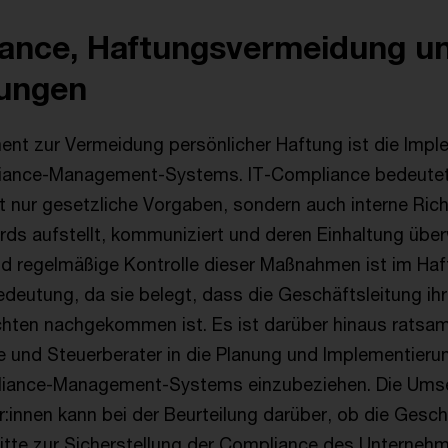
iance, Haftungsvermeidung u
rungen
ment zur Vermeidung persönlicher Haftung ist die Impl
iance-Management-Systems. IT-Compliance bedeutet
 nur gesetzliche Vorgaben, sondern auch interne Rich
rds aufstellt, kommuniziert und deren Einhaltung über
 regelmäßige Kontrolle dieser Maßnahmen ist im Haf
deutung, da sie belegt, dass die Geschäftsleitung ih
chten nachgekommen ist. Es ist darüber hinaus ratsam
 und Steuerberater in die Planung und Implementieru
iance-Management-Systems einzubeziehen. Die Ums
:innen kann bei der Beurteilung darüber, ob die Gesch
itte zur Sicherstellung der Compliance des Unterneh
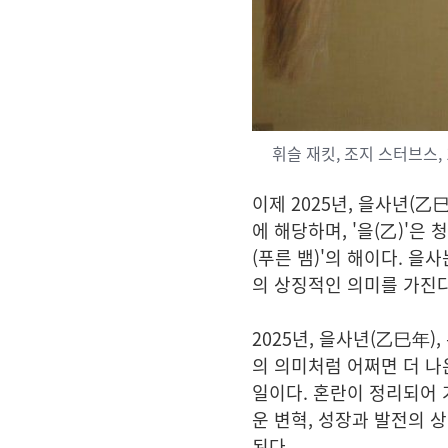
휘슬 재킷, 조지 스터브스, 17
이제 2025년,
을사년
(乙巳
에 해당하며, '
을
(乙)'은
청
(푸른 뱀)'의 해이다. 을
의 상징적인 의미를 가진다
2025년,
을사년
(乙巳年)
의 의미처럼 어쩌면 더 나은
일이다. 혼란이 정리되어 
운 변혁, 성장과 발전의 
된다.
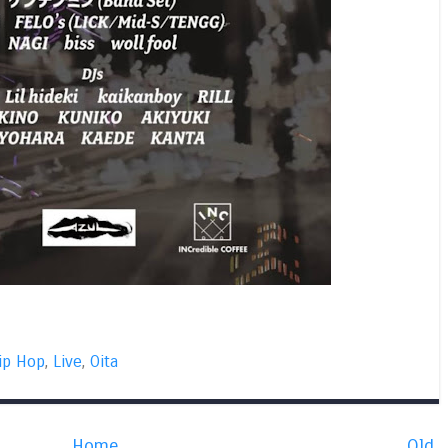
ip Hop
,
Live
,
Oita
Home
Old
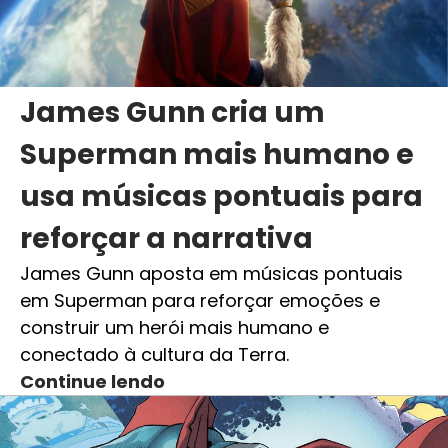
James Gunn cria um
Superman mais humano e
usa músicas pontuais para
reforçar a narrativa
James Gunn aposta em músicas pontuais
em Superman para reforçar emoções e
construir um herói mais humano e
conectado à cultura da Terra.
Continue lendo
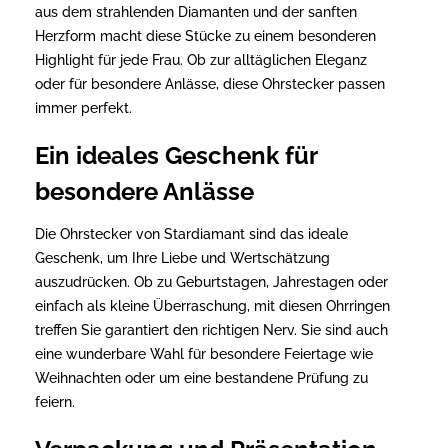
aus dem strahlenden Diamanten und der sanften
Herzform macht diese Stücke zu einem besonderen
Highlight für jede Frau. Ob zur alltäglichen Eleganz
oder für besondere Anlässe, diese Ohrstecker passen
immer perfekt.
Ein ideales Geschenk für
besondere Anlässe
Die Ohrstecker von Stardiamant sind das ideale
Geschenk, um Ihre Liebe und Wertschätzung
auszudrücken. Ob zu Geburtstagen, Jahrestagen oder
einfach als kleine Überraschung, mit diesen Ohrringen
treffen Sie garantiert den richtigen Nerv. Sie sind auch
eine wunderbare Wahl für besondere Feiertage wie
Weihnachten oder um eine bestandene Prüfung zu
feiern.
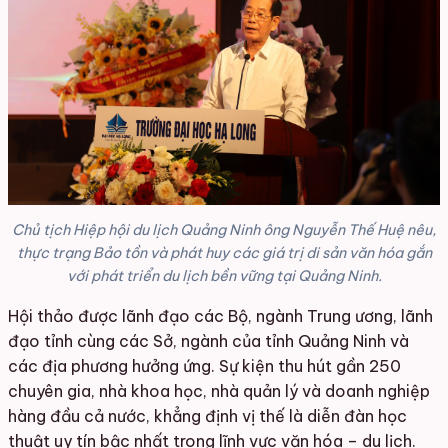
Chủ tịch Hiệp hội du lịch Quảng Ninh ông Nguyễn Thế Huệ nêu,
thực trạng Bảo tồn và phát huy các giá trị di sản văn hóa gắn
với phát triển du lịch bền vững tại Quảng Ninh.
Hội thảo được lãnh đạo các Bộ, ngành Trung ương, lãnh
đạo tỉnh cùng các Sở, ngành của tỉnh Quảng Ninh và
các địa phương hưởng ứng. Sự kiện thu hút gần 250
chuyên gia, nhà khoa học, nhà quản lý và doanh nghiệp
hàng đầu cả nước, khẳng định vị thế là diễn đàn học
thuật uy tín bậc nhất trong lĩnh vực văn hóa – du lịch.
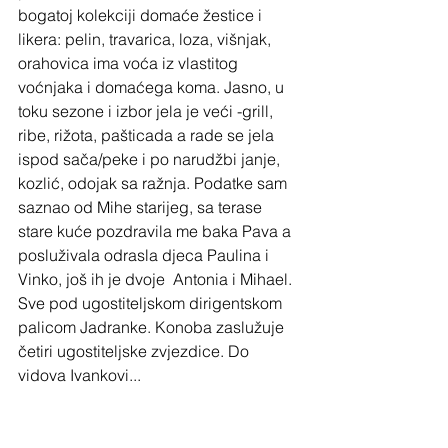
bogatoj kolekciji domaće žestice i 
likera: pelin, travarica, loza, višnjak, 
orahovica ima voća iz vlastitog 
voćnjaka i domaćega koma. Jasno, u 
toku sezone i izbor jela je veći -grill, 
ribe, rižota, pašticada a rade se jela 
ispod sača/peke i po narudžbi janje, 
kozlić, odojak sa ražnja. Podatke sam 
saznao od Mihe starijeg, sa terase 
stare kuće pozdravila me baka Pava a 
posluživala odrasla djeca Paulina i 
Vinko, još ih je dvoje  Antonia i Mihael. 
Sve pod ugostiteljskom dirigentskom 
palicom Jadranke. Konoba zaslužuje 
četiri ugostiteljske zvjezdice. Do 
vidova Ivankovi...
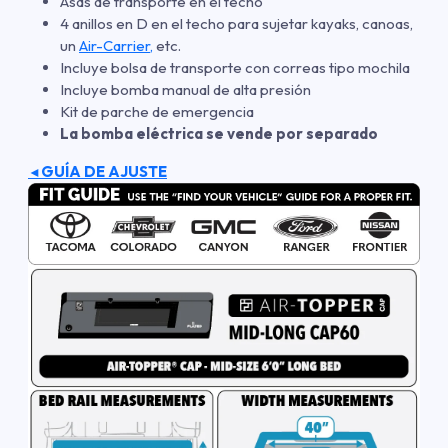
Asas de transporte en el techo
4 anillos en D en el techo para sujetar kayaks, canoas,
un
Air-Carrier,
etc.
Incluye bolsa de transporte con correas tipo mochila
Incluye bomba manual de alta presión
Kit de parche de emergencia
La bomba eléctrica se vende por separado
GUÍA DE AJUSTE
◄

--- --- ---

DIRECTIONS FOR THIS TASK -> A word-for-word copy of the entries is needed, with no pictures in it.

RESPONSE FOR THIS EXERCISE ->
iance, Haftungsvermeidung u
rungen
ment zur Vermeidung persönlicher Haftung ist die Impl
iance-Management-Systems. IT-Compliance bedeutet
 nur gesetzliche Vorgaben, sondern auch interne Rich
rds aufstellt, kommuniziert und deren Einhaltung über
 regelmäßige Kontrolle dieser Maßnahmen ist im Haf
deutung, da sie belegt, dass die Geschäftsleitung ih
chten nachgekommen ist. Es ist darüber hinaus ratsam
 und Steuerberater in die Planung und Implementieru
iance-Management-Systems einzubeziehen. Die Ums
:innen kann bei der Beurteilung darüber, ob die Gesch
itte zur Sicherstellung der Compliance des Unterneh
휘슬 재킷, 조지 스터브스, 17
이제 2025년,
을사년
(乙巳
에 해당하며, '
을
(乙)'은
청
(푸른 뱀)'의 해이다. 을
의 상징적인 의미를 가진다
2025년,
을사년
(乙巳年)
의 의미처럼 어쩌면 더 나은
일이다. 혼란이 정리되어 
운 변혁, 성장과 발전의 
된다.
ip Hop
,
Live
,
Oita
Home
Old
James Gunn cria um
Superman mais humano e
usa músicas pontuais para
reforçar a narrativa
James Gunn aposta em músicas pontuais
em Superman para reforçar emoções e
construir um herói mais humano e
conectado à cultura da Terra.
Continue lendo
aus dem strahlenden Diamanten und der sanften
Herzform macht diese Stücke zu einem besonderen
Highlight für jede Frau. Ob zur alltäglichen Eleganz
oder für besondere Anlässe, diese Ohrstecker passen
immer perfekt.
Ein ideales Geschenk für
besondere Anlässe
Die Ohrstecker von Stardiamant sind das ideale
Geschenk, um Ihre Liebe und Wertschätzung
auszudrücken. Ob zu Geburtstagen, Jahrestagen oder
einfach als kleine Überraschung, mit diesen Ohrringen
treffen Sie garantiert den richtigen Nerv. Sie sind auch
eine wunderbare Wahl für besondere Feiertage wie
Weihnachten oder um eine bestandene Prüfung zu
feiern.
Chủ tịch Hiệp hội du lịch Quảng Ninh ông Nguyễn Thế Huệ nêu,
thực trạng Bảo tồn và phát huy các giá trị di sản văn hóa gắn
với phát triển du lịch bền vững tại Quảng Ninh.
Hội thảo được lãnh đạo các Bộ, ngành Trung ương, lãnh
đạo tỉnh cùng các Sở, ngành của tỉnh Quảng Ninh và
các địa phương hưởng ứng. Sự kiện thu hút gần 250
chuyên gia, nhà khoa học, nhà quản lý và doanh nghiệp
hàng đầu cả nước, khẳng định vị thế là diễn đàn học
thuật uy tín bậc nhất trong lĩnh vực văn hóa – du lịch.
bogatoj kolekciji domaće žestice i 
likera: pelin, travarica, loza, višnjak, 
orahovica ima voća iz vlastitog 
voćnjaka i domaćega koma. Jasno, u 
toku sezone i izbor jela je veći -grill, 
ribe, rižota, pašticada a rade se jela 
ispod sača/peke i po narudžbi janje, 
kozlić, odojak sa ražnja. Podatke sam 
saznao od Mihe starijeg, sa terase 
stare kuće pozdravila me baka Pava a 
posluživala odrasla djeca Paulina i 
Vinko, još ih je dvoje  Antonia i Mihael. 
Sve pod ugostiteljskom dirigentskom 
palicom Jadranke. Konoba zaslužuje 
četiri ugostiteljske zvjezdice. Do 
vidova Ivankovi...
Asas de transporte en el techo
4 anillos en D en el techo para sujetar kayaks, canoas,
un
Air-Carrier,
etc.
Incluye bolsa de transporte con correas tipo mochila
Incluye bomba manual de alta presión
Kit de parche de emergencia
La bomba eléctrica se vende por separado
GUÍA DE AJUSTE
◄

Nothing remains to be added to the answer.